Updated Version
❗️ Checkout the clic2021-devkit repo for the 2021 challenge ❗️
clic2020-devkit [Deprecated]
The following helps working with the P-frame challenge.
Downloading data
To download all files, run:
bash download.sh path/to/data
It will create a folder path/to/data
and extract all frames there, into a structure like:
video1/
video1_frame1_y.png
video1_frame1_u.png
video1_frame1_v.png
video1_frame2_y.png
video1_frame2_u.png
video1_frame2_v.png
...
video2/
video2_frame1_y.png
video2_frame1_u.png
video2_frame1_v.png
...
For this, one of gsutil
, wget
, or curl
must be available. gsutil
is probably the most efficient way.
To download only some videos, use --max_vides
: bash download.sh path/to/data --max_videos 10
NOTE: The script first downloads all vidoes as .zip files, resulting in 250GB+ of data.
Then all zips are decompressed one by one and subsequently deleted.
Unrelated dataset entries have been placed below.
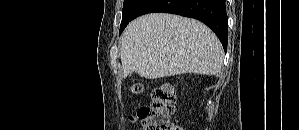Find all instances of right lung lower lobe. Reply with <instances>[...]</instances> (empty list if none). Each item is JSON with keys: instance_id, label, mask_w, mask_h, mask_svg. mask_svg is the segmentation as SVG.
I'll return each instance as SVG.
<instances>
[{"instance_id": "98d812e1", "label": "right lung lower lobe", "mask_w": 299, "mask_h": 130, "mask_svg": "<svg viewBox=\"0 0 299 130\" xmlns=\"http://www.w3.org/2000/svg\"><path fill=\"white\" fill-rule=\"evenodd\" d=\"M152 12L172 13L200 20L217 35L224 50H227L228 18L225 0H147L134 18Z\"/></svg>"}]
</instances>
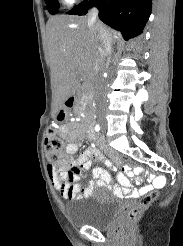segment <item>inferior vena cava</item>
Segmentation results:
<instances>
[{
  "mask_svg": "<svg viewBox=\"0 0 183 246\" xmlns=\"http://www.w3.org/2000/svg\"><path fill=\"white\" fill-rule=\"evenodd\" d=\"M89 25L94 30L97 38L100 42V52L99 57L95 66L96 72V104L98 110H103L107 106L106 93H105V83L103 79V71L107 67L111 55V44L112 39L104 27V25L98 20V9L93 8L88 14Z\"/></svg>",
  "mask_w": 183,
  "mask_h": 246,
  "instance_id": "obj_1",
  "label": "inferior vena cava"
}]
</instances>
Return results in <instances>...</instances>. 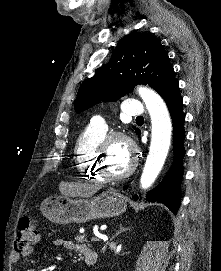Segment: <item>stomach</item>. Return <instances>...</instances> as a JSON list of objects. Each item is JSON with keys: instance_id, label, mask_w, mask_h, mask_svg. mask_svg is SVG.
Wrapping results in <instances>:
<instances>
[{"instance_id": "obj_1", "label": "stomach", "mask_w": 221, "mask_h": 271, "mask_svg": "<svg viewBox=\"0 0 221 271\" xmlns=\"http://www.w3.org/2000/svg\"><path fill=\"white\" fill-rule=\"evenodd\" d=\"M41 211L44 217L55 223H85L90 219H103L121 215L127 203L117 189H106L91 199H70V197H47Z\"/></svg>"}]
</instances>
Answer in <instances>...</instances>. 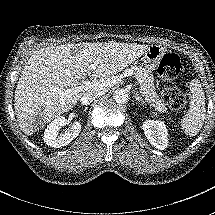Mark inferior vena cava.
<instances>
[{
  "label": "inferior vena cava",
  "mask_w": 215,
  "mask_h": 215,
  "mask_svg": "<svg viewBox=\"0 0 215 215\" xmlns=\"http://www.w3.org/2000/svg\"><path fill=\"white\" fill-rule=\"evenodd\" d=\"M105 92L106 90H99L95 93L85 92L80 98V103L82 105H89L93 100H95V98L104 94Z\"/></svg>",
  "instance_id": "602c4592"
}]
</instances>
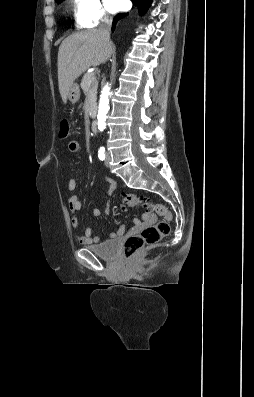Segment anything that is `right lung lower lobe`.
<instances>
[{
	"label": "right lung lower lobe",
	"instance_id": "right-lung-lower-lobe-1",
	"mask_svg": "<svg viewBox=\"0 0 254 397\" xmlns=\"http://www.w3.org/2000/svg\"><path fill=\"white\" fill-rule=\"evenodd\" d=\"M131 1L133 2V4H135L138 7L139 14H144L152 2V0H131ZM126 16H128V13L117 14L113 20L112 30H114L117 22Z\"/></svg>",
	"mask_w": 254,
	"mask_h": 397
}]
</instances>
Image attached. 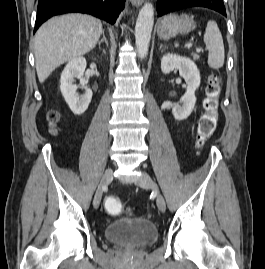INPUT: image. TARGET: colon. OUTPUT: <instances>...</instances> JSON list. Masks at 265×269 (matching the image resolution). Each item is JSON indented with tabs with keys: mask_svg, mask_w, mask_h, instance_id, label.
I'll return each instance as SVG.
<instances>
[{
	"mask_svg": "<svg viewBox=\"0 0 265 269\" xmlns=\"http://www.w3.org/2000/svg\"><path fill=\"white\" fill-rule=\"evenodd\" d=\"M221 93L220 79L216 74H211L206 86V96L203 101L204 113L199 121L197 144L203 146L213 135L218 123L219 97ZM59 120V113L55 110L48 114L49 126L54 129ZM105 210L111 215H117L123 210V204L117 197H107Z\"/></svg>",
	"mask_w": 265,
	"mask_h": 269,
	"instance_id": "1",
	"label": "colon"
}]
</instances>
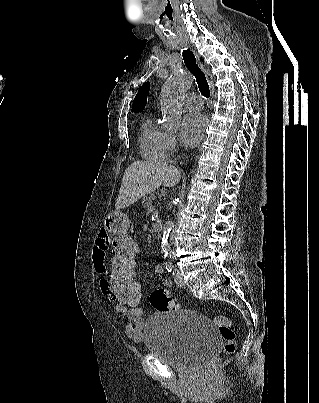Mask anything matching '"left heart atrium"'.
<instances>
[{
  "label": "left heart atrium",
  "instance_id": "left-heart-atrium-1",
  "mask_svg": "<svg viewBox=\"0 0 319 403\" xmlns=\"http://www.w3.org/2000/svg\"><path fill=\"white\" fill-rule=\"evenodd\" d=\"M207 126V119L202 113L192 112L187 114L181 123V138L183 143L192 147L203 137Z\"/></svg>",
  "mask_w": 319,
  "mask_h": 403
}]
</instances>
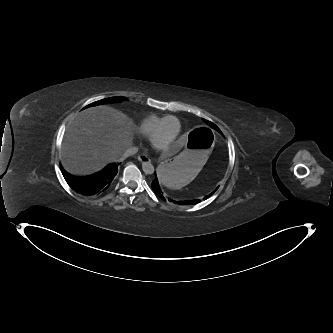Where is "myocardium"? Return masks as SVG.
I'll return each mask as SVG.
<instances>
[{
	"label": "myocardium",
	"instance_id": "1",
	"mask_svg": "<svg viewBox=\"0 0 333 333\" xmlns=\"http://www.w3.org/2000/svg\"><path fill=\"white\" fill-rule=\"evenodd\" d=\"M170 119L177 120L178 118L176 116H173V115L167 116L165 119L162 120V122L159 124V126L157 127V129L154 131V133L151 135V138H150L152 144L154 146L158 147L162 151L171 150L177 144V141H178V132H179V129H180L179 127H178L176 135L173 137L172 140H170L169 142H167L165 144H159L158 143V137L160 136L164 125Z\"/></svg>",
	"mask_w": 333,
	"mask_h": 333
}]
</instances>
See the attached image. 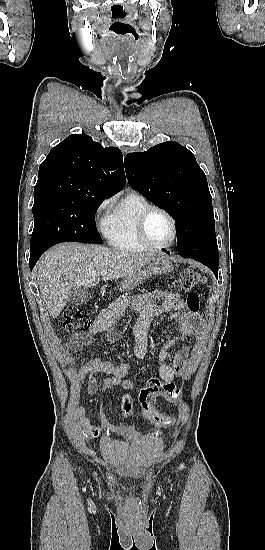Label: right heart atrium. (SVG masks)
<instances>
[{"mask_svg": "<svg viewBox=\"0 0 265 550\" xmlns=\"http://www.w3.org/2000/svg\"><path fill=\"white\" fill-rule=\"evenodd\" d=\"M109 203H110L109 199H106V200L102 201L99 204L98 208H97V214L98 215L101 214L106 209V207L109 205Z\"/></svg>", "mask_w": 265, "mask_h": 550, "instance_id": "obj_1", "label": "right heart atrium"}]
</instances>
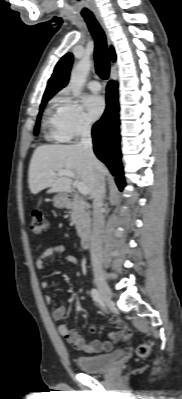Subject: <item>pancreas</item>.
Listing matches in <instances>:
<instances>
[{"mask_svg": "<svg viewBox=\"0 0 182 399\" xmlns=\"http://www.w3.org/2000/svg\"><path fill=\"white\" fill-rule=\"evenodd\" d=\"M71 217L76 226L78 236L84 238L89 232L91 219L88 206L82 199L77 198L71 205Z\"/></svg>", "mask_w": 182, "mask_h": 399, "instance_id": "cf45deb5", "label": "pancreas"}]
</instances>
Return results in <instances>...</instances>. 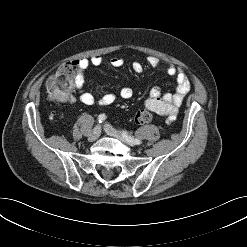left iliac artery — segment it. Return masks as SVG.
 <instances>
[{
    "label": "left iliac artery",
    "instance_id": "44dca946",
    "mask_svg": "<svg viewBox=\"0 0 247 247\" xmlns=\"http://www.w3.org/2000/svg\"><path fill=\"white\" fill-rule=\"evenodd\" d=\"M122 135L127 139V141H129V142H131V143H133L135 145L141 144V140H139L137 138H134L131 135H128V133L126 131H123Z\"/></svg>",
    "mask_w": 247,
    "mask_h": 247
}]
</instances>
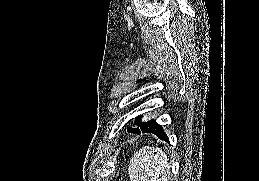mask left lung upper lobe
Instances as JSON below:
<instances>
[{"label":"left lung upper lobe","instance_id":"left-lung-upper-lobe-1","mask_svg":"<svg viewBox=\"0 0 259 181\" xmlns=\"http://www.w3.org/2000/svg\"><path fill=\"white\" fill-rule=\"evenodd\" d=\"M140 119H141V117L138 116V117H136V121H135V123L139 126V128H137V129L128 128L129 132L135 133V134H140L153 123V120L148 121V122H141Z\"/></svg>","mask_w":259,"mask_h":181}]
</instances>
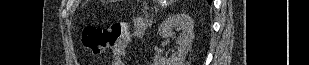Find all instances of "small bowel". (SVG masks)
Segmentation results:
<instances>
[{
	"instance_id": "obj_1",
	"label": "small bowel",
	"mask_w": 309,
	"mask_h": 65,
	"mask_svg": "<svg viewBox=\"0 0 309 65\" xmlns=\"http://www.w3.org/2000/svg\"><path fill=\"white\" fill-rule=\"evenodd\" d=\"M146 29L144 19L137 17L133 22V29L126 31L122 38L113 46L112 65H125V58L127 55L128 46L133 39L141 37Z\"/></svg>"
}]
</instances>
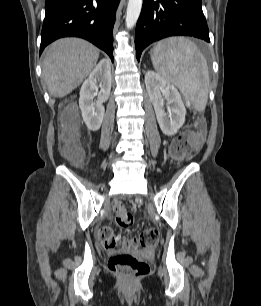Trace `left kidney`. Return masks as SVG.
Segmentation results:
<instances>
[{
    "label": "left kidney",
    "mask_w": 261,
    "mask_h": 306,
    "mask_svg": "<svg viewBox=\"0 0 261 306\" xmlns=\"http://www.w3.org/2000/svg\"><path fill=\"white\" fill-rule=\"evenodd\" d=\"M145 85L161 131L167 136L174 135L183 126L186 115L179 91L154 71H147L145 74ZM161 93L170 108L169 115L165 113Z\"/></svg>",
    "instance_id": "5707ae66"
}]
</instances>
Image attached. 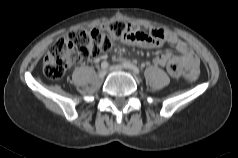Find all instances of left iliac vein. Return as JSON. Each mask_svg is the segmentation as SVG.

If you interrupt the script
while unpacking, and later re-run it, it will re-download those that were already unpacked.
To prevent this at the expense of more hard-drive space used, you can keep the zip files by passing --no_delete_zip
.
P-Frame Baseline
We implement a simple non-learned baseline in baseline_np.py
. The algorithm can be described as follows:
ENCODE:
Inputs: frame 1 (F1) and frame 2 (F2).
Encode F2 given F1:
1. Calculate Residual_Normalized = (F2 - F1) // 2 + 127
(this is now in range {0, ..., 255}.
The idea of the //2 is to have 256 possible values, because
otherwise we would have 511 values.)
2. Compress Residual_Normalized with JPG
-> Save to Bitstream
DECODE:
Inputs: F1 and Bitstream
1. Get Residual_Normalized from JPG in Bistream
2. F2' = F1 + ( Residual_normalized - 127 ) * 2
(F2' is the reconstruction)
The run_baseline.sh
script describes how this would be used to create a submission to the challenge server. Running it produces a decoder.zip and valout.zip which could be uploaded to the P-frame (validation)
track at challenge.compression.cc. The reason run_baseline.sh
compresses all decoder and data files using zip is to allow efficient uploads (some browsers hang if you try to upload 160000 files).
P-Frame Dataloading Helpers
We have data loaders for PyTorch and TensorFlow. By default, they yield pairs of frames, where each frame is represented as a tuple (Y, U, V). The dimensions of U and V are half the those of Y (420 format):
[ ((Y1, U1, V1), (Y2, U2, V2)) # pair 1
((Y2, U2, V2), (Y3, U3, V3)) # pair 2
... ]
To get a single YUV tensor, we also provide a way to load merged YUV tensors (444 format):
[ (YUV1, YUV2),
(YUV2, YUV3),
...]
PyTorch Example
import pframe_dataset_tf as ds_torch
ds_420 = ds_torch.FrameSequenceDataset(data_root='data')
ds_444 = ds_torch.FrameSequenceDataset(data_root='data', merge_channels=True)
TensorFlow Example
Code tested in eager and graph mode, in TensorFlow 1.15. TODO Test in TensorFlow 2.0.
import pframe_dataset_tf as ds_tf
ds_420 = ds_tf.frame_sequence_dataset(data_root='data')
ds_444 = ds_tf.frame_sequence_dataset(data_root='data', merge_channels=True)